Begin with one to five days per week of the lunar month, in order to develop the habit body of practice.  You are gifting yourself deep rest space and learning to feel open and safe in your body being still, or to gently drift off into a nap - a necessary non activity for the often depleted energy body. Usually, while learning the practice of yoganidra, one falls asleep, most often after putting the body into deep rest. This is natural as your mind is learning how to be awake while the body sleeps. If you need to wake up after the practice, set a timer for 35 minutes. Because this involves a guided deep relaxation, it is most important that you create a comfortable space for your body. Ideally, yoganidra involves the body on the floor in shavasana (corpse pose), which is lying upon your back on a blanket or mat with feet apart and hands palms up and not touching the sides of the body. A pillow under the head and the body covered with a blanket is encouraged. However, what is most essential is finding the way in which your body feels comfortable and at ease.
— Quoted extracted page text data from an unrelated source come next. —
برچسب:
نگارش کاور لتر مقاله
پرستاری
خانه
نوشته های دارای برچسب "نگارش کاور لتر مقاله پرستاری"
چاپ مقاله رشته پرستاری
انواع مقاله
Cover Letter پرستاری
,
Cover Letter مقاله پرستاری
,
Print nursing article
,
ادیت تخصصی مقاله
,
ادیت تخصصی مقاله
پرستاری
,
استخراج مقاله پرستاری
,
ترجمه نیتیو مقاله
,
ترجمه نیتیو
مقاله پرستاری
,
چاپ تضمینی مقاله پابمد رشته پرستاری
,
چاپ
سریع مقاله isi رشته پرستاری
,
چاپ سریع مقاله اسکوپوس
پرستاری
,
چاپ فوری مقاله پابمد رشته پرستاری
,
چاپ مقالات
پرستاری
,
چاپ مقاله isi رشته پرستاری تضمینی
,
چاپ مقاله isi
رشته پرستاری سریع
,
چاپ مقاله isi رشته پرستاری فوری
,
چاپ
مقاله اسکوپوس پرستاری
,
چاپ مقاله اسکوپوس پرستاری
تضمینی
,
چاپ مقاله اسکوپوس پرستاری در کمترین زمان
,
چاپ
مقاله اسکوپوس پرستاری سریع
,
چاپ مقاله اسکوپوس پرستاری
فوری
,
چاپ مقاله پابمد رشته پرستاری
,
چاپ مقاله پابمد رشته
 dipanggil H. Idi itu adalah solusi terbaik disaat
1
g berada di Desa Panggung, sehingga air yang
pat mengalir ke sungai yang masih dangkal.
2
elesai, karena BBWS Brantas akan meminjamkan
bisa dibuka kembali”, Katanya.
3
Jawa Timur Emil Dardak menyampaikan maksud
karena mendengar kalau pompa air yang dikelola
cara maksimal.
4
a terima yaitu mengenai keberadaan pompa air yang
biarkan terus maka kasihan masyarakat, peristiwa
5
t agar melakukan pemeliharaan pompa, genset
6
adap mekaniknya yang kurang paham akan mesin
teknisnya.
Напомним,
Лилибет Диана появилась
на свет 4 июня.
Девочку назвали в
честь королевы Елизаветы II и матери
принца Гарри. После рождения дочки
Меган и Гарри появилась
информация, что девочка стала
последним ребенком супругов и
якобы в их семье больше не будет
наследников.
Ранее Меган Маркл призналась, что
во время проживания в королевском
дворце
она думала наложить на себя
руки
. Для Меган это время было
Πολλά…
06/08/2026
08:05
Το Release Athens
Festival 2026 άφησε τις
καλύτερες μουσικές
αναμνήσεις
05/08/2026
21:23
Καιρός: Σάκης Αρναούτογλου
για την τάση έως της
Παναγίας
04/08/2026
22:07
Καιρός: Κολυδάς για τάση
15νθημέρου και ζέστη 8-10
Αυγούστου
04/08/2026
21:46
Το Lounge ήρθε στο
If that entails sitting in a chair or curling up on your side in a bed, or lying upon a couch, great. Eyes are closed throughout the practice. At the beginning of each yoganidra session, with the body supine, one is instructed to create a sankalpa. Kalpa means vow and san refers to a connection with a higher truth. Aspirational in nature, the sankalpa is creating an inner resolve that is silently repeated to imbed into the mindstream. Throughout the practice, allow the imagery to arise in your mind without effort. One simply takes one’s awareness through the experience. A spacious hosting mind arises, which, along with a deeply relaxed body, frees up energy to explore the subtle field of imagination.


Yoganidra is the inner world of yoga skills. It seeks to release the prana necessary to be lucid in sleep and dream states. It is a practice of conscious awareness of the deep sleep state, past waking and dreaming. An ancient yogic method to explore deep karmic impressions or samskaras. It holds the potential to help process the friction and tension of our waking lives, while nurturing our infinite relationship with self/other/world.